EVALUATION of localisation of function?
Gender Bias - Broca and Wernicke only studied male patients.
There is evidence to suggest that that women may have larger language centres, thus, a larger use of language.
Communication between areas - communication between areas of the brain is more important than localisation of function. Evidence suggests that complex behaviour like language and movement involve a stimulus traveling through several brain regions before a response is made. This is a weakness because it means that the theory is an oversimplification, failing to mention the importance of communication between brain regions.
Broca’s area - Dronkers re-examined Broca’s patients with MRI scans and found that they also had damage to the surrounding areas, which may also be involved in speech production.
Wider Application - Localisation of function has positive real-life applications to understand brain damage in stroke sufferers. The loss of particular functions indicates where the stroke occurred.
What is Hemispheric Lateralisation?
- idea that each hemisphere is functionally different.
- hemispheres control the opposite side of the body.
- left side is dominant for language production and comprehension, and right side for visuospatial tasks.
- contradicts holistic theory suggesting brain functions are global using whole brain
Consequences of damage to the motor area?
- sufferer loses muscle function/paralysis on the opposite side of the impairment.
Consequences of damage to the auditory area?
hearing loss.
Consequences of damage to the visual area?

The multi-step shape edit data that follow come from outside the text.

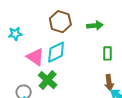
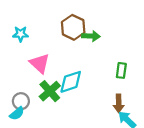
green arrow: (95, 26) -> (91, 36), moved
cyan diamond: (56, 52) -> (71, 82), moved

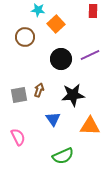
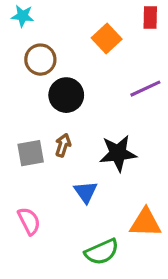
cyan star: (38, 10) -> (23, 16), moved
orange square: (56, 24) -> (107, 39), moved
black circle: (61, 59) -> (66, 95), moved
orange triangle: (90, 126) -> (145, 223), moved

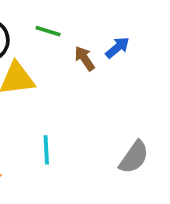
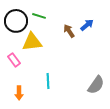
green line: (48, 31) -> (39, 16), moved

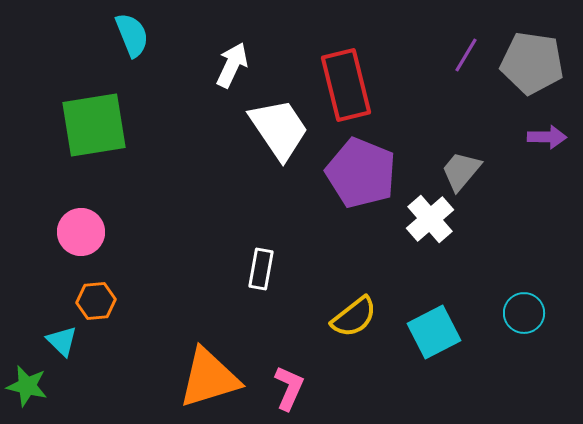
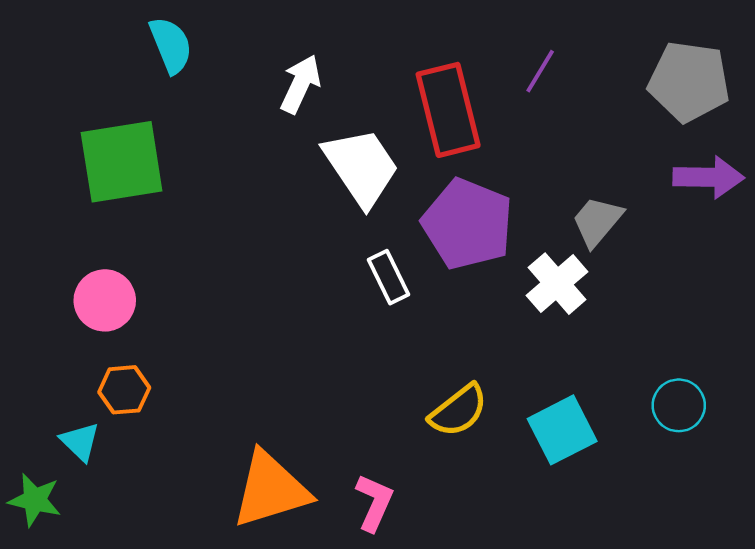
purple line: (466, 55) -> (540, 71), moved
purple arrow: (547, 137) -> (709, 177), size x1.4
white rectangle: (261, 269) -> (389, 277), moved, turned -36

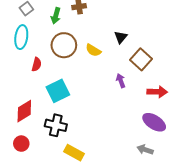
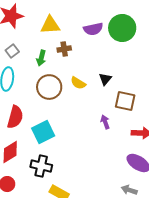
yellow semicircle: (93, 50) -> (78, 83), moved
brown square: (141, 59) -> (125, 101), turned -30
red semicircle: (37, 64) -> (15, 117), moved, size x1.6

Damage to opposite hemisphere results in blindness to both opposite visual fields on both eyes
What surrounds brain hemispheres?
-covered by a cortex of ‘grey matter’.
Outline Split-Brain Research into Hemispheric Lateralisation.
A: Sperry aimed to demonstrate that hemispheres have different functions/abilities
- natural experiment investigating hemispheric lateralisation
- 11 male split-brain patients who had their corpus callosum cut, separating the two hemispheres.
P: pps had one eye covered and stared at a point on a screen
- In the describe task an image/word was presented to the patient’s left visual field for 1/10th of a second (processed by right hemisphere) or right visual field (processed by left hemisphere).
- pp had to say what they saw.
- corpus callosum relays information between hemispheres giving a complete picture.
- in split-brain patients, information isn’t relayed.
F: If the stimulus was exposed to right visual field, they could say the word
- because it was processed by opposite (L) hemisphere, containing ‘language centres’, allowing speech.
- if stimulus was exposed to the Left visual field, patient couldn’t say the word
- because it was processed by opposite (R) hemisphere with no language centres.
- In the tactile test, an object was placed in the patient’s left or right hand behind a screen. They selected a matching object from behind the screen either verbally or visually (by touch).
F: In the right hand, pps could describe the object in speech and writing
In left hand, pps unaware of the object and couldn’t verbally identify it. However, they could point/select the object visually and by touch
- Because left hemisphere produces language
- Right hemisphere cannot produce language so although it can identify stimuli, it can’t verbalise this
Conclusions of Sperry’s research?
The findings of Sperry’s research highlights key differences between the two hemispheres.